Mais ne nous leurrons pas: la grande distribution va bientôt surfer sur la vague de la vente en vrac. Comme elle l’a fait avec les aliments bio. Elle a déjà commencé à petite échelle et il est certain que les choses s’organisent déjà en grand. Mais que nos géants orange soient avertis: désormais, ils ont à faire à des consommateurs attentifs à la sincérité de leurs actions. S’il y a le moindre soupçon d’une tentative de récupération dans le seul but d’engranger plus de bénéfices, la clientèle ne suivra pas. Un exemple ? Vendre des sacs à vrac synthétiques et faits en Chine et qui ne durent pas longtemps à l’usage, comme l’a fait l’un des acteurs du duopole orange, est un faux pas qui n’a pas échappé aux adeptes du Zéro Déchet. Le second grand distributeur propose depuis peu des sacs en cellulose faits en Turquie, c’est déjà mieux. S’il y a une réelle volonté de réduire l’empreinte environnementale, alors elle est à saluer car elle a des chances d’aboutir.
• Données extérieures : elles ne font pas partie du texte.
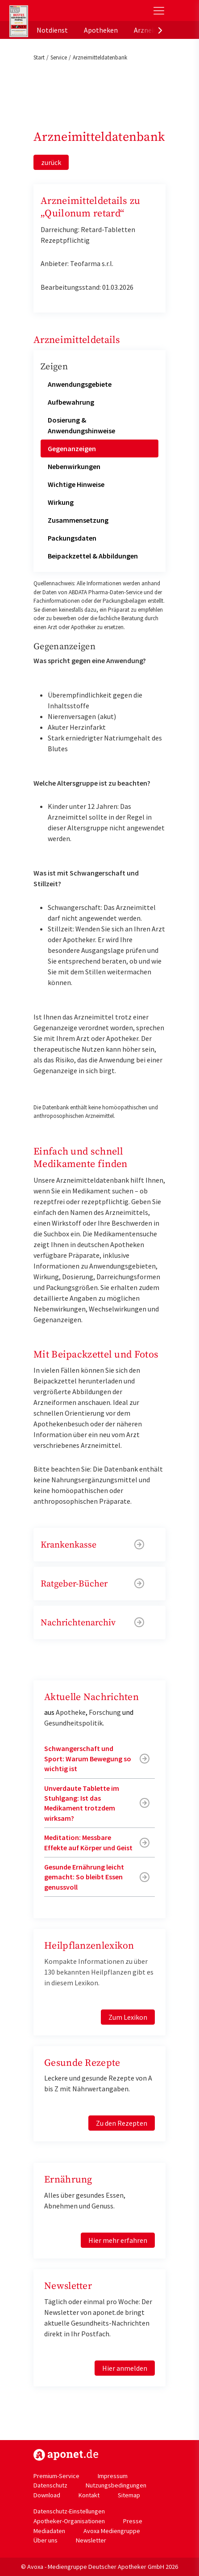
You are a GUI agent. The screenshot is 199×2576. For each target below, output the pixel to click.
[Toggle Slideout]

Si nous consommons moins, par choix et parfois par obligation, nous voulons avant tout consommer mieux. Et avoir plus de temps pour vivre et faire autre chose de notre temps, devenu denrée précieuse. N’oublions pas que la démarche du Zéro Déchet commence par une profonde réflexion, une remise en question de ses habitudes. C’est la méthode dite des 5 R développée par Bea Johnson, dont le premier signifie “Refuser”. Comme ce verbe traîne avec lui une connotation négative, l’association Zero Waste Switzerland a préféré le remplacer par le verbe “Réfléchir”.

En matière de grammaire et en guise de conclusion, le mode de vie Zéro Déchet permet de faire passer le verbe “être” bien avant le verbe “avoir”. Et ça fait un bien fou ! Essayez !

Valérie Sandoz

Valérie est engagée sur la réduction des déchets à titre privé depuis des années. Elle est l'auteur de plusieurs guides, donne des conférences, des cours et anime des ateliers. Géographe et ethnologue de formation, elle interroge notre façon de consommer et partage ses découvertes. Adepte du «fait maison» (conserves alimentaires, lacto-fermentation, cosmétiques, produits de nettoyage, etc.), Valérie anime un blog personnel consacré à la cuisine sans gluten, à la réduction des déchets et du gaspillage et à un mode de vie simple et joyeux.